::: The input

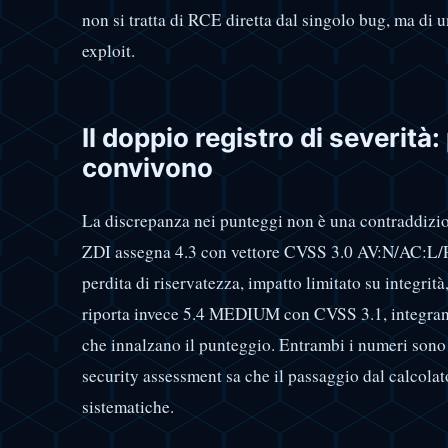
non si tratta di RCE diretta dal singolo bug, ma di u
exploit.
Il doppio registro di severità
convivono
La discrepanza nei punteggi non è una contraddizion
ZDI assegna 4.3 con vettore CVSS 3.0 AV:N/AC:L
perdita di riservatezza, impatto limitato su integri
riporta invece 5.4 MEDIUM con CVSS 3.1, integra
che innalzano il punteggio. Entrambi i numeri sono 
security assessment sa che il passaggio dal calcolat
sistematiche.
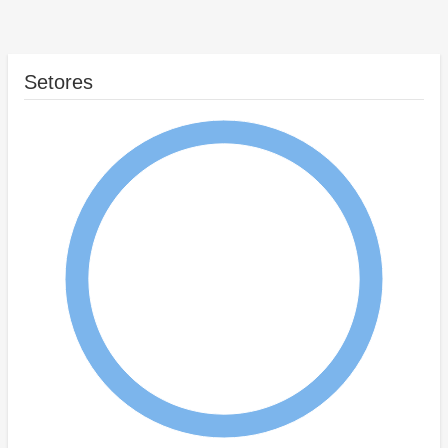
Setores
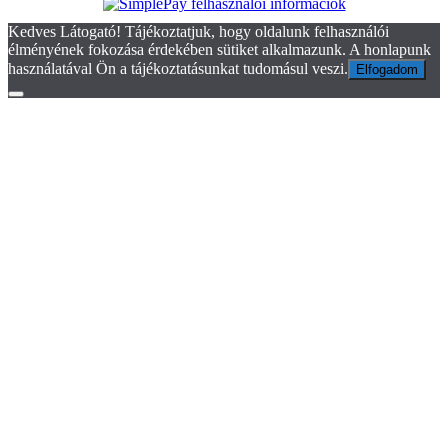
Kedves Látogató! Tájékoztatjuk, hogy oldalunk felhasználói
élményének fokozása érdekében sütiket alkalmazunk. A honlapunk
használatával Ön a tájékoztatásunkat tudomásul veszi.
Elfogadom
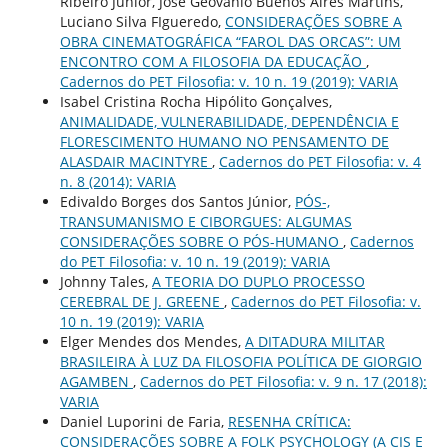
Ribeiro Júnior, José Geovânio Buenos Aires Martins,
Luciano Silva FIgueredo,
CONSIDERAÇÕES SOBRE A
OBRA CINEMATOGRÁFICA “FAROL DAS ORCAS”: UM
ENCONTRO COM A FILOSOFIA DA EDUCAÇÃO
,
Cadernos do PET Filosofia: v. 10 n. 19 (2019): VARIA
Isabel Cristina Rocha Hipólito Gonçalves,
ANIMALIDADE, VULNERABILIDADE, DEPENDÊNCIA E
FLORESCIMENTO HUMANO NO PENSAMENTO DE
ALASDAIR MACINTYRE
,
Cadernos do PET Filosofia: v. 4
n. 8 (2014): VARIA
Edivaldo Borges dos Santos Júnior,
PÓS-,
TRANSUMANISMO E CIBORGUES: ALGUMAS
CONSIDERAÇÕES SOBRE O PÓS-HUMANO
,
Cadernos
do PET Filosofia: v. 10 n. 19 (2019): VARIA
Johnny Tales,
A TEORIA DO DUPLO PROCESSO
CEREBRAL DE J. GREENE
,
Cadernos do PET Filosofia: v.
10 n. 19 (2019): VARIA
Elger Mendes dos Mendes,
A DITADURA MILITAR
BRASILEIRA À LUZ DA FILOSOFIA POLÍTICA DE GIORGIO
AGAMBEN
,
Cadernos do PET Filosofia: v. 9 n. 17 (2018):
VARIA
Daniel Luporini de Faria,
RESENHA CRÍTICA:
CONSIDERAÇÕES SOBRE A FOLK PSYCHOLOGY (A CIS E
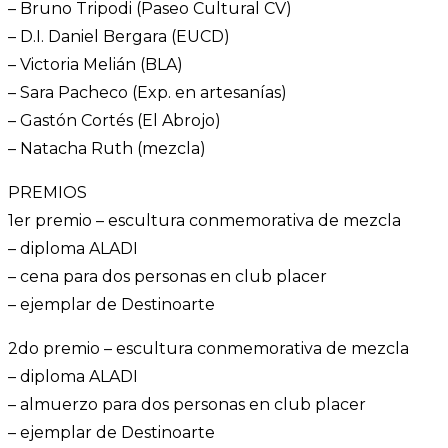
– Bruno Tripodi (Paseo Cultural CV)
– D.I. Daniel Bergara (EUCD)
– Victoria Melián (BLA)
– Sara Pacheco (Exp. en artesanías)
– Gastón Cortés (El Abrojo)
– Natacha Ruth (mezcla)
PREMIOS
1er premio – escultura conmemorativa de mezcla
– diploma ALADI
– cena para dos personas en club placer
– ejemplar de Destinoarte
2do premio – escultura conmemorativa de mezcla
– diploma ALADI
– almuerzo para dos personas en club placer
– ejemplar de Destinoarte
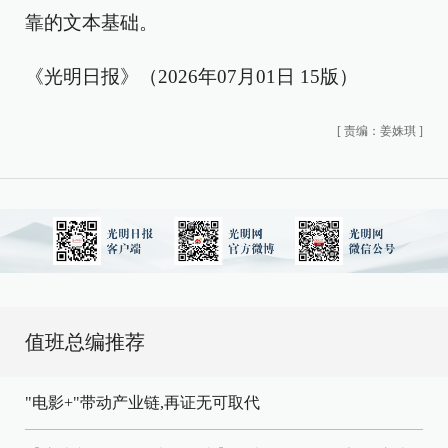
靠的文本基础。
《光明日报》（2026年07月01日 15版）
[
责编：姜姝琪
]
值班总编推荐
"电影+"带动产业链,再证无可取代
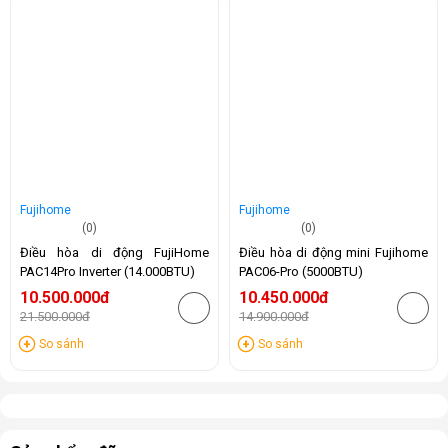
Fujihome
Fujihome
(0)
(0)
Điều hòa di động FujiHome
Điều hòa di động mini Fujihome
PAC14Pro Inverter (14.000BTU)
PAC06-Pro (5000BTU)
10.500.000đ
10.450.000đ
21.500.000đ
14.900.000đ
-51%
-30%
So sánh
So sánh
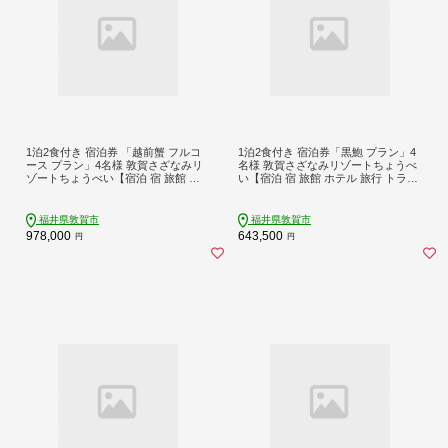
1泊2食付き 宿泊券 「越前蟹 フルコ
1泊2食付き 宿泊券「黒鮑 プラン」4
ース プラン」4名様 敦賀さざなみリ
名様 敦賀さざなみリゾートちょうべ
ゾートちょうべい【宿泊 宿 旅館 ホ
い【宿泊 宿 旅館 ホテル 旅行 トラベ
テル 旅行 トラベル 敦賀 蟹 カニ 越前
ル 敦賀 あわび 鮑 黒アワビ 黒鮑 炭火
蟹 炭火焼】【敦賀市ふるさと納税】
焼 懐石】【敦賀市ふるさと納税】[00
[005-a018]
5-a014]
福井県敦賀市
福井県敦賀市
978,000
643,500
円
円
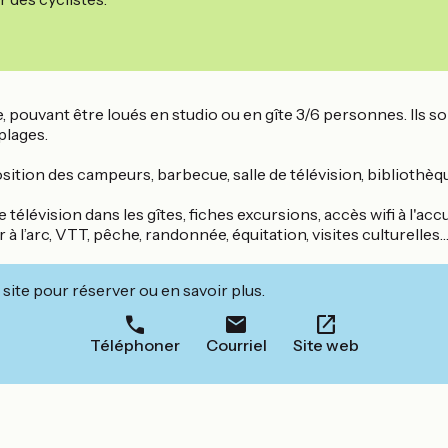
e, pouvant être loués en studio ou en gîte 3/6 personnes. Ils 
plages.
position des campeurs, barbecue, salle de télévision, bibliothèq
 télévision dans les gîtes, fiches excursions, accès wifi à l'accu
à l’arc, VTT, pêche, randonnée, équitation, visites culturelles
site pour réserver ou en savoir plus.
Téléphoner
Courriel
Site web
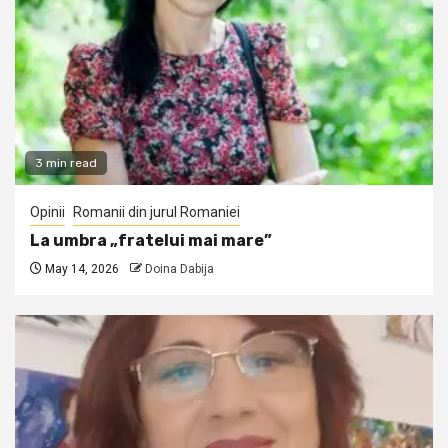
3 min read
Opinii
Romanii din jurul Romaniei
La umbra „fratelui mai mare”
May 14, 2026
Doina Dabija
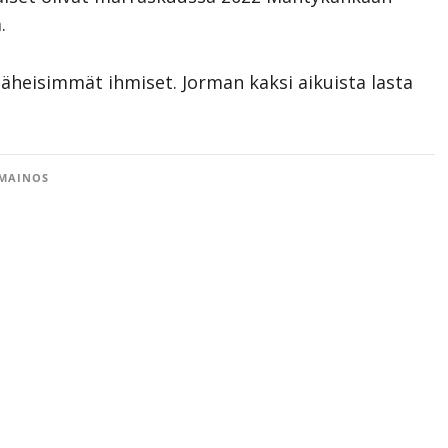
.
läheisimmät ihmiset. Jorman kaksi aikuista lasta
MAINOS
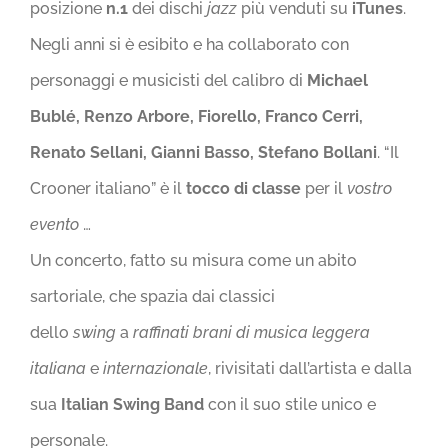
posizione
n.1
dei dischi
jazz
più venduti su
iTunes
.
Negli anni si è esibito e ha collaborato con
personaggi e musicisti del calibro di
Michael
Bublé, Renzo Arbore, Fiorello, Franco Cerri,
Renato Sellani, Gianni Basso, Stefano Bollani
. “Il
Crooner italiano” è il
tocco di classe
per il
vostro
evento
…
Un concerto, fatto su misura come un abito
sartoriale, che spazia dai classici
dello
swing
a
raffinati brani di musica leggera
italiana
e
internazionale
, rivisitati dall’artista e dalla
sua
Italian Swing Band
con il suo stile unico e
personale.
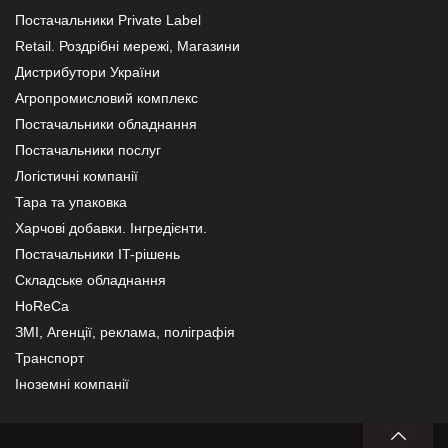
Постачальники Private Label
Retail. Роздрібні мережі, Магазини
Дистрибутори України
Агропромисловий комплекс
Постачальники обладнання
Постачальники послуг
Логістичні компанії
Тара та упаковка
Харчові добавки. Інгредієнти.
Постачальники IT-рішень
Складське обладнання
HoReCa
ЗМІ, Агенції, реклама, поліграфія
Транспорт
Іноземні компанії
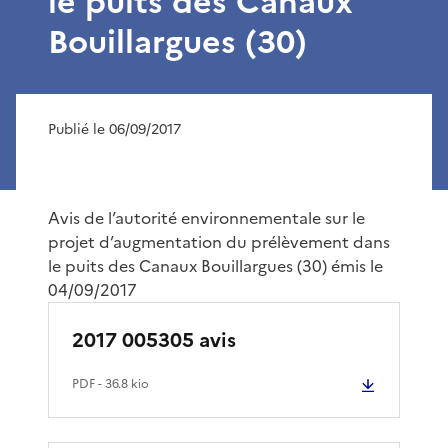
le puits des Canaux
Bouillargues (30)
Publié le 06/09/2017
Avis de l’autorité environnementale sur le
projet d’augmentation du prélèvement dans
le puits des Canaux Bouillargues (30) émis le
04/09/2017
2017 005305 avis
PDF
- 36.8 kio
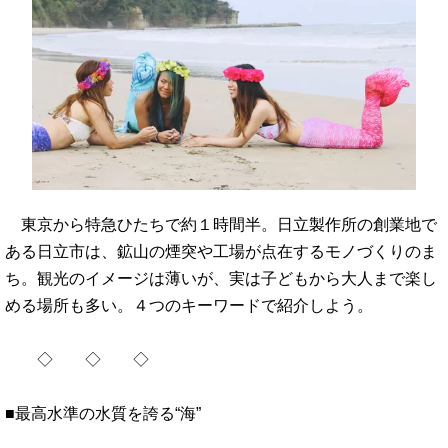
東京から特急ひたちで約１時間半。日立製作所の創業地で
ある日立市は、鉱山の煙突や工場が点在するモノづくりのま
ち。観光のイメージは薄いが、実は子どもから大人まで楽し
める場所も多い。４つのキーワードで紹介しよう。
◇ ◇ ◇
■最高水準の水質を誇る“海”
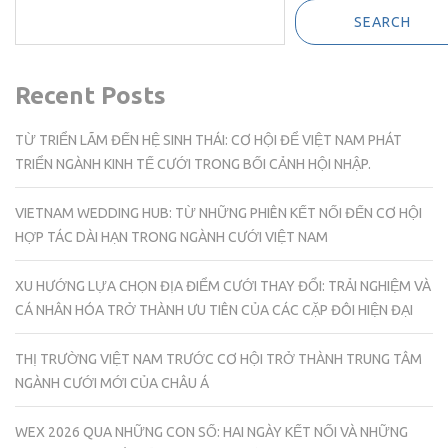
SEARCH
Recent Posts
TỪ TRIỂN LÃM ĐẾN HỆ SINH THÁI: CƠ HỘI ĐỂ VIỆT NAM PHÁT
TRIỂN NGÀNH KINH TẾ CƯỚI TRONG BỐI CẢNH HỘI NHẬP.
VIETNAM WEDDING HUB: TỪ NHỮNG PHIÊN KẾT NỐI ĐẾN CƠ HỘI
HỢP TÁC DÀI HẠN TRONG NGÀNH CƯỚI VIỆT NAM
XU HƯỚNG LỰA CHỌN ĐỊA ĐIỂM CƯỚI THAY ĐỔI: TRẢI NGHIỆM VÀ
CÁ NHÂN HÓA TRỞ THÀNH ƯU TIÊN CỦA CÁC CẶP ĐÔI HIỆN ĐẠI
THỊ TRƯỜNG VIỆT NAM TRƯỚC CƠ HỘI TRỞ THÀNH TRUNG TÂM
NGÀNH CƯỚI MỚI CỦA CHÂU Á
WEX 2026 QUA NHỮNG CON SỐ: HAI NGÀY KẾT NỐI VÀ NHỮNG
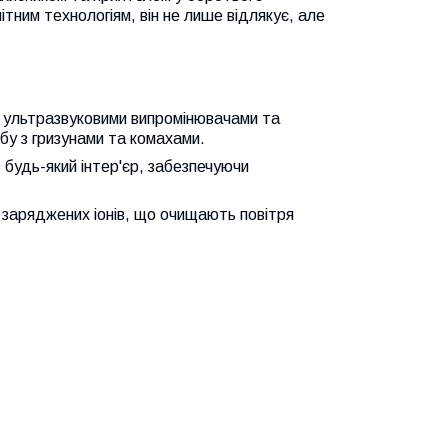
тним технологіям, він не лише відлякує, але
ультразвуковими випромінювачами та
у з гризунами та комахами.
в будь-який інтер'єр, забезпечуючи
 заряджених іонів, що очищають повітря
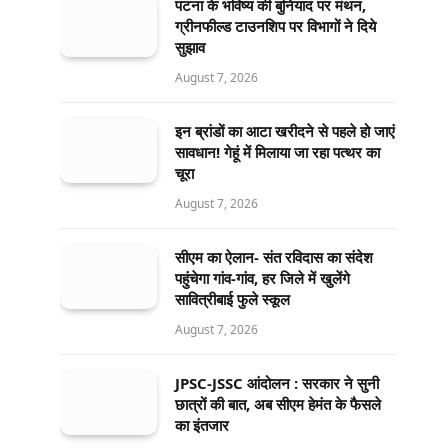
पटना के भविष्य की बुनियाद पर मंथन,
ग्रीनफील्ड टाउनशिप पर विभागों ने दिये
सुझाव
August 7, 2026
इन ब्रांडों का आटा खरीदने से पहले हो जाएं
सावधान! गेहूं में मिलाया जा रहा पत्थर का
चूरा
August 7, 2026
सीएम का ऐलान- संत रविदास का संदेश
पहुंचेगा गांव-गांव, हर जिले में खुलेंगे
सावित्रीबाई फुले स्कूल
August 7, 2026
JPSC-JSSC आंदोलन : सरकार ने सुनी
छात्रों की बात, अब सीएम हेमंत के फैसले
का इंतजार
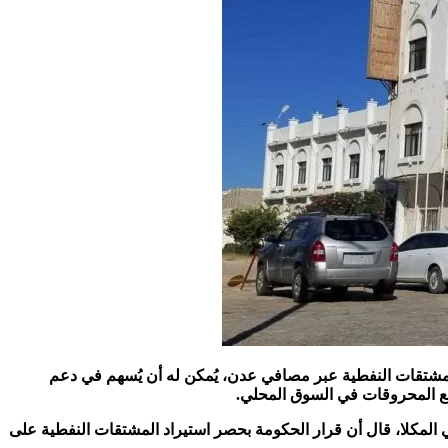
مشتقات النفطية عبر مصافي عدن، يُمكن له أن يُسهم في دعم
 بيع المحروقات في السوق المحلي.
لمكلا، قال أن قرار الحكومة بحصر استيراد المشتقات النفطية على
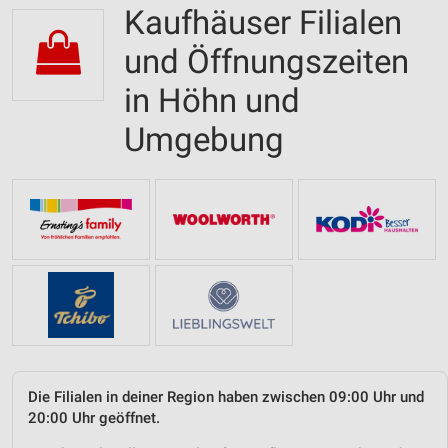
Kaufhäuser Filialen
und Öffnungszeiten
in Höhn und
Umgebung
Die Filialen in deiner Region haben zwischen 09:00 Uhr und
20:00 Uhr geöffnet.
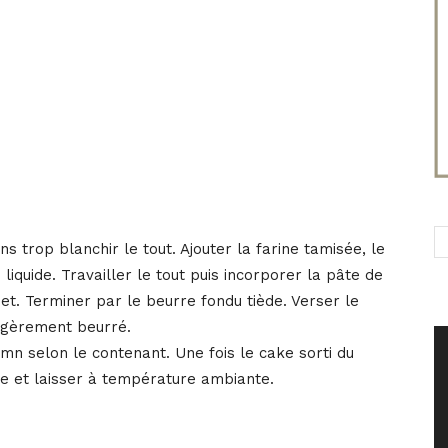
s trop blanchir le tout. Ajouter la farine tamisée, le
 liquide. Travailler le tout puis incorporer la pâte de
t. Terminer par le beurre fondu tiède. Verser le
égèrement beurré.
mn selon le contenant. Une fois le cake sorti du
le et laisser à température ambiante.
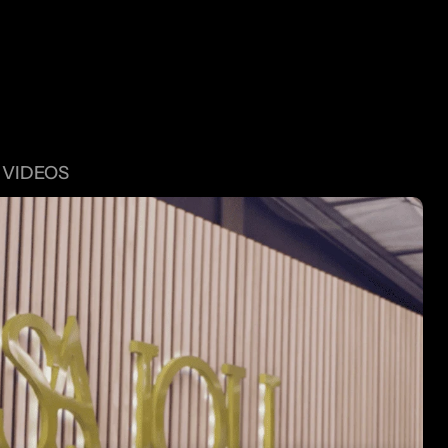
UTRES PRO
 VIDEOS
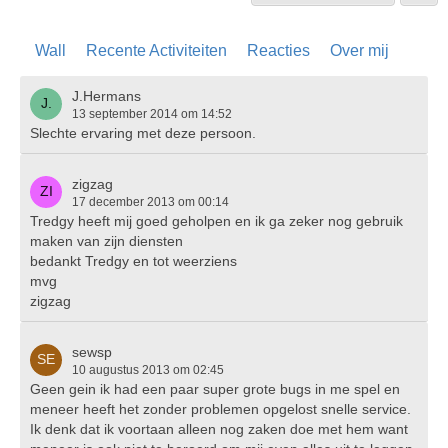
Wall
Recente Activiteiten
Reacties
Over mij
J.Hermans
13 september 2014 om 14:52
Slechte ervaring met deze persoon.
zigzag
17 december 2013 om 00:14
Tredgy heeft mij goed geholpen en ik ga zeker nog gebruik
maken van zijn diensten
bedankt Tredgy en tot weerziens
mvg
zigzag
sewsp
10 augustus 2013 om 02:45
Geen gein ik had een paar super grote bugs in me spel en
meneer heeft het zonder problemen opgelost snelle service.
Ik denk dat ik voortaan alleen nog zaken doe met hem want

::::::

[Activity]:
In the records above, find the line with "Постачальники Private Label". Print exactly from there through the line with "पटना के भविष्य", minus the pictures.

[Expected answer]:
Постачальники Private Label
Retail. Роздрібні мережі, Магазини
Дистрибутори України
Агропромисловий комплекс
Постачальники обладнання
Постачальники послуг
Логістичні компанії
Тара та упаковка
Харчові добавки. Інгредієнти.
Постачальники IT-рішень
Складське обладнання
HoReCa
ЗМІ, Агенції, реклама, поліграфія
Транспорт
Іноземні компанії
le puits des Canaux
Bouillargues (30)
Publié le 06/09/2017
Avis de l’autorité environnementale sur le
projet d’augmentation du prélèvement dans
le puits des Canaux Bouillargues (30) émis le
04/09/2017
2017 005305 avis
PDF
- 36.8 kio
東京から特急ひたちで約１時間半。日立製作所の創業地で
ある日立市は、鉱山の煙突や工場が点在するモノづくりのま
ち。観光のイメージは薄いが、実は子どもから大人まで楽し
める場所も多い。４つのキーワードで紹介しよう。
◇ ◇ ◇
■最高水準の水質を誇る“海”
SEARCH
Recent Posts
TỪ TRIỂN LÃM ĐẾN HỆ SINH THÁI: CƠ HỘI ĐỂ VIỆT NAM PHÁT
TRIỂN NGÀNH KINH TẾ CƯỚI TRONG BỐI CẢNH HỘI NHẬP.
VIETNAM WEDDING HUB: TỪ NHỮNG PHIÊN KẾT NỐI ĐẾN CƠ HỘI
HỢP TÁC DÀI HẠN TRONG NGÀNH CƯỚI VIỆT NAM
XU HƯỚNG LỰA CHỌN ĐỊA ĐIỂM CƯỚI THAY ĐỔI: TRẢI NGHIỆM VÀ
CÁ NHÂN HÓA TRỞ THÀNH ƯU TIÊN CỦA CÁC CẶP ĐÔI HIỆN ĐẠI
THỊ TRƯỜNG VIỆT NAM TRƯỚC CƠ HỘI TRỞ THÀNH TRUNG TÂM
NGÀNH CƯỚI MỚI CỦA CHÂU Á
WEX 2026 QUA NHỮNG CON SỐ: HAI NGÀY KẾT NỐI VÀ NHỮNG
тним технологіям, він не лише відлякує, але
ультразвуковими випромінювачами та
у з гризунами та комахами.
в будь-який інтер'єр, забезпечуючи
 заряджених іонів, що очищають повітря
पटना के भविष्य की बुनियाद पर मंथन,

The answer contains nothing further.